### [Task brief]
Retype, without alteration, each line from the line containing "ments, grants" to the final line of the records.

[[ Exercise data, beginning ]]

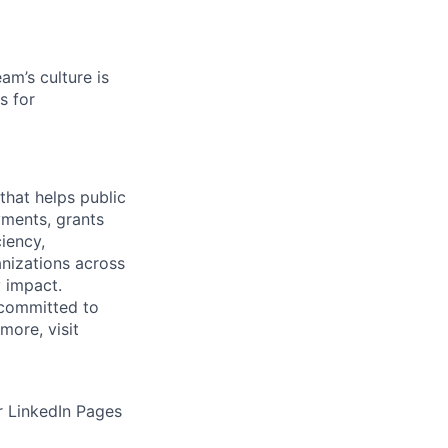
am’s culture is
s for
that helps public
ments, grants
iency,
nizations across
y impact.
 committed to
more, visit
 LinkedIn Pages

[[ Exercise data, end ]]

### [Result of this exercise]
ments, grants
iency,
nizations across
y impact.
 committed to
more, visit
 LinkedIn Pages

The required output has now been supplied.